*EXCERPTED RECORDS:*
↓↓↓
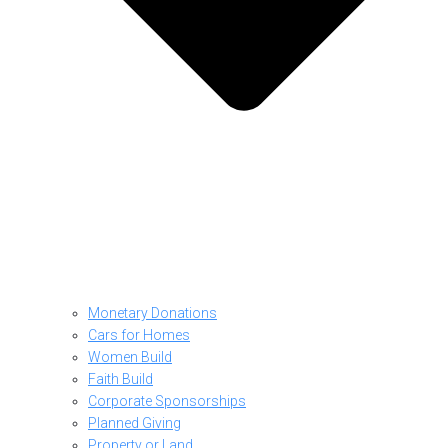
Monetary Donations
Cars for Homes
Women Build
Faith Build
Corporate Sponsorships
Planned Giving
Property or Land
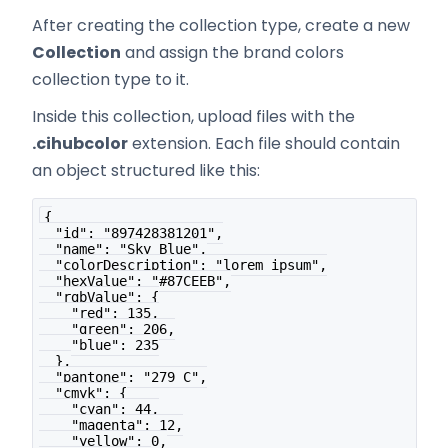
After creating the collection type, create a new
Collection
and assign the brand colors
collection type to it.
Inside this collection, upload files with the
.cihubcolor
extension. Each file should contain
an object structured like this:
{
  "id": "897428381201",
  "name": "Sky Blue",
  "colorDescription": "lorem ipsum",
  "hexValue": "#87CEEB",
  "rgbValue": {
    "red": 135,
    "green": 206,
    "blue": 235
  },
  "pantone": "279 C",
  "cmyk": {
    "cyan": 44,
    "magenta": 12,
    "yellow": 0,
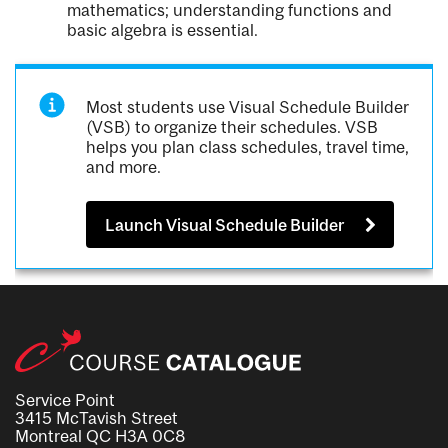
mathematics; understanding functions and
basic algebra is essential.
Most students use Visual Schedule Builder
(VSB) to organize their schedules. VSB
helps you plan class schedules, travel time,
and more.
Launch Visual Schedule Builder
Service Point
3415 McTavish Street
Montreal QC H3A 0C8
↑↑↑
*WORK REQUIRED:* If a record holds a picture, leave that picture out; retype everything else exactly.

*RESPONSE BOX:*
Monetary Donations
Cars for Homes
Women Build
Faith Build
Corporate Sponsorships
Planned Giving
Property or Land
After creating the collection type, create a new
Collection
and assign the brand colors
collection type to it.
Inside this collection, upload files with the
.cihubcolor
extension. Each file should contain
an object structured like this:
{
  "id": "897428381201",
  "name": "Sky Blue",
  "colorDescription": "lorem ipsum",
  "hexValue": "#87CEEB",
  "rgbValue": {
    "red": 135,
    "green": 206,
    "blue": 235
  },
  "pantone": "279 C",
  "cmyk": {
    "cyan": 44,
    "magenta": 12,
    "yellow": 0,
mathematics; understanding functions and
basic algebra is essential.
Most students use Visual Schedule Builder
(VSB) to organize their schedules. VSB
helps you plan class schedules, travel time,
and more.
Launch Visual Schedule Builder
Service Point
3415 McTavish Street
Montreal QC H3A 0C8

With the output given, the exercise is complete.